Since hitting an all-time high of $ 4,870 on November 10, Ether (ETH) has seen lower lows in the past 50 days. If this downtrend continues, the lower trendline support suggests that the altcoin will bottom at $ 3,600. Still, the data on derivatives signals that professional traders are not concerned about the seemingly declining structure of the market.
Ether / USD price on FTX. Source: TradingView
Notice how the price spikes decrease over the 12-hour period as regulatory concerns rise as investors drive away from the sector. In a press conference on December 17, Russia Central Bank Governor, Elvira Nabiullina, stated that the crypto ban in the country was “quite doable”.
Nabiullina cited the frequent use of crypto for illegal operations and significant risks for retail investors. Russian President Vladimir Putin also recently criticized it Cryptocurrency by saying it is not backed by anything. Interestingly, the country plans to launch its own central bank digital currency, despite the fact that the Russian ruble has lost 44% against gold over the past four years.
In the United States, a bipartisan group of US Senators has urged Treasury Secretary Janet Yellen to change the language in the infrastructure law regarding the Requirements for reporting crypto taxes. Under the current broader definition of “broker”, miners, software developers, transaction validators, and node operators are likely to need to report digital asset transactions worth more than $ 10,000 to the Internal Revenue Service.
Despite the regulatory uncertainty and negatively skewed price action, traders should monitor the premium of futures contracts – also known as the “base rate” – to analyze how bullish or bearish professional traders are.
Pro traders are neutral despite price weakness
The basic indicator measures the difference between longer-term futures contracts and the current spot market level. An annual premium of 5 to 15% is expected in healthy markets. This price gap is caused by sellers charging more money in order to withhold settlement longer.
However, a red alert will appear when this indicator fades or turns negative, also known as “Moving Backwards”.
Ether 3-month futures base rate. Source: Laevitas.ch
Notice how the sharp drop following the 24% intraday crash on December 3rd caused the annualized futures premium to hit its lowest level in two months. After the initial panic, the ether futures market rebounded to the current 9% level, which is near the middle of the “neutral” range.

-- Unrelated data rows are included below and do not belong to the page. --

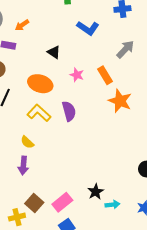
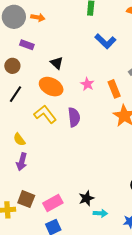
orange arrow: (22, 25) -> (38, 17), moved, turned -144
black triangle: (54, 52) -> (57, 63), moved
yellow semicircle: (27, 142) -> (19, 139), moved
brown square: (34, 203) -> (26, 199), turned -30

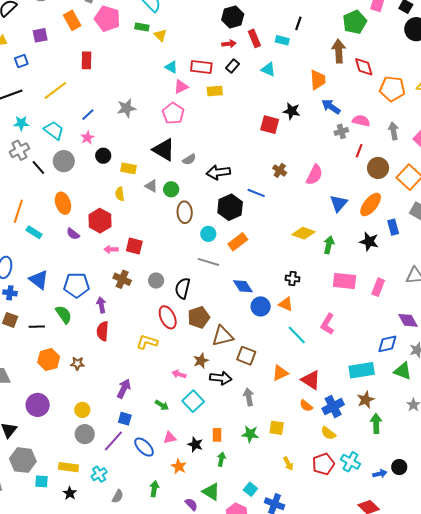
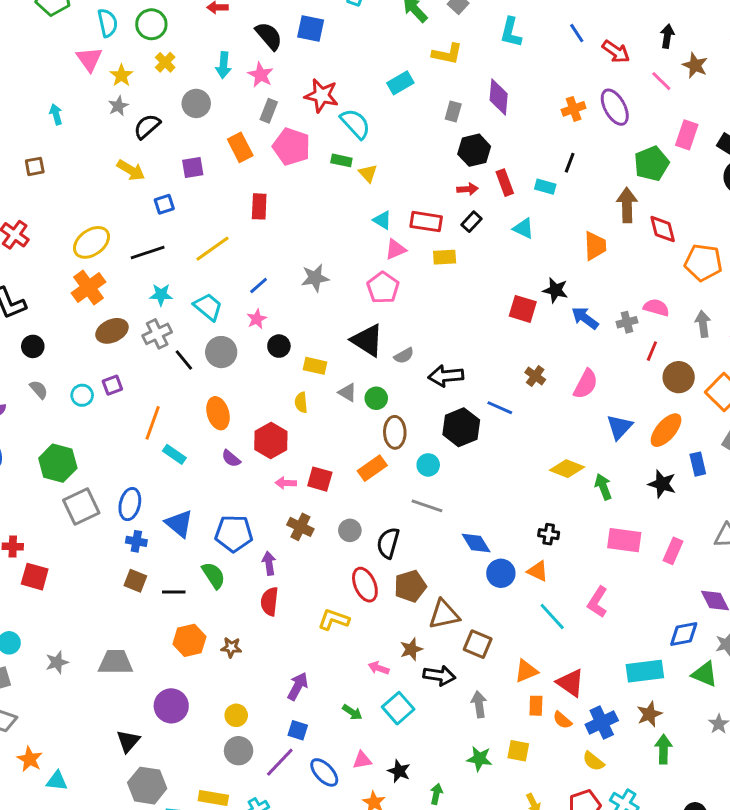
blue arrow: (331, 107) -> (585, 318), moved
orange rectangle: (238, 242) -> (372, 468), moved
green arrow: (329, 245) -> (603, 487), turned -36
orange rectangle: (217, 435) -> (536, 706), moved

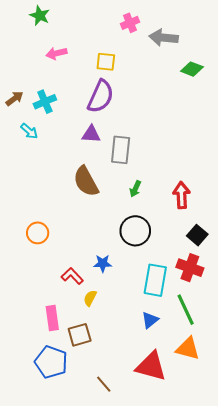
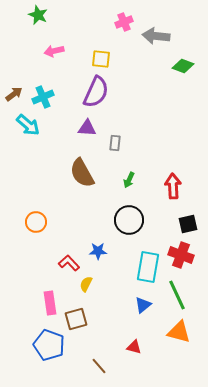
cyan arrow: (29, 131) -> (28, 125), size x1.4
gray rectangle: (121, 150) -> (115, 143), size x0.6
black square: (197, 235) -> (188, 224), turned 36
red triangle: (151, 366) -> (134, 347), moved, size x0.5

To confirm whether this move was specific to this instrument, traders should also analyze the options markets. The 25% delta skew compares similar call (buy) and put (sell) options. The indicator becomes positive when “fear” prevails, as the premium for protective put options is higher than for similar risk call options.

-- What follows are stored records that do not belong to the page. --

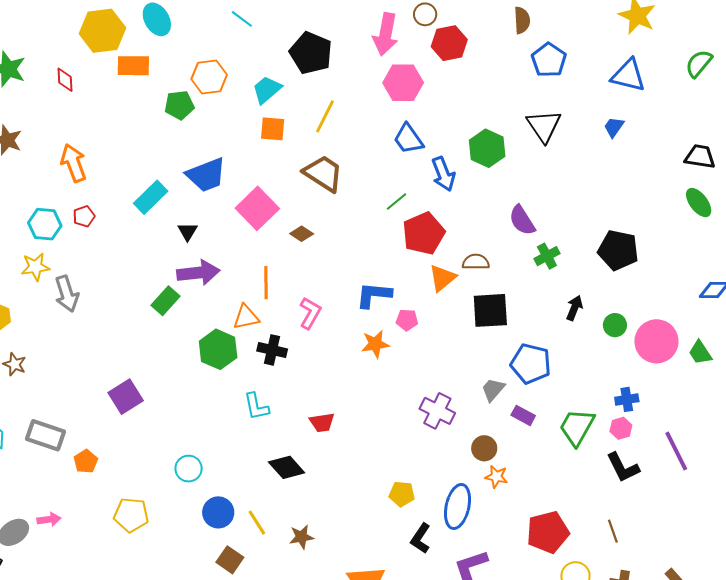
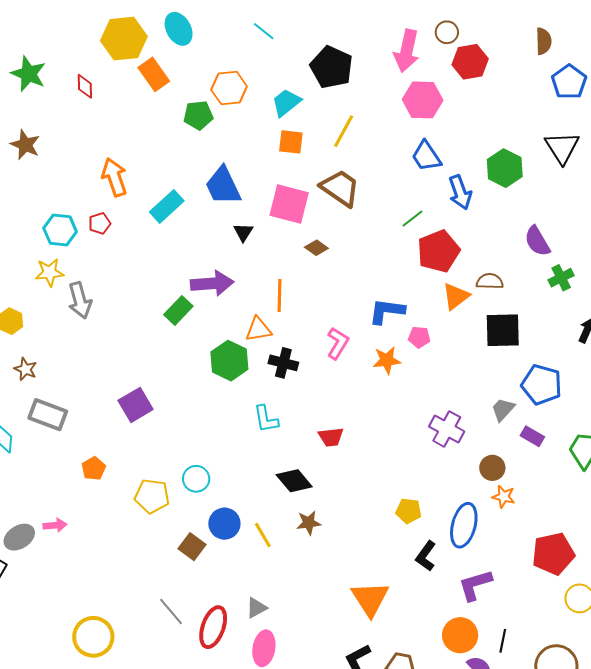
orange rectangle: (133, 66) -> (154, 74), turned 52
orange arrow: (74, 163) -> (114, 177), moved
blue trapezoid: (206, 175) -> (223, 186), turned 84
pink square: (257, 208) -> (289, 204), moved, turned -33
black triangle: (188, 231) -> (243, 232), moved
pink L-shape: (310, 313) -> (338, 343), moved
gray rectangle: (45, 435) -> (48, 415), moved
yellow pentagon: (131, 515) -> (152, 496), moved
brown star: (302, 537) -> (309, 523), moved
brown square: (230, 560) -> (192, 547), moved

When market makers are bullish, the 25% delta skew indicator shifts into negative territory, and values between negative 8% and positive 8% are usually considered neutral.
Ether 30-day options 25% delta skew. Source: Laevitas.ch
Related: Senate Hearing on Stablecoins: Compliance Fear and Republican Pushback
In the past three weeks, the delta skew of 25% was between positive 3 and 8, which is in the neutral area. As a result, options market data confirms sentiment in the futures markets and signals that whales and market makers are not worried about the recent price weakness.
If investors “zoom out” a little, they will find that Ethers is up 300% since the start of the year.
Additionally, the total value of the Ethereum network tied to smart contracts has doubled to $ 148 billion in the past six months. This data gives derivatives traders the confidence they need to stay calm even with the current short-term price weakness.
The views and opinions expressed here are solely those of author and do not necessarily reflect the views of Cointelegraph. Every investment and trading movement involves risks. You should do your own research when making a decision.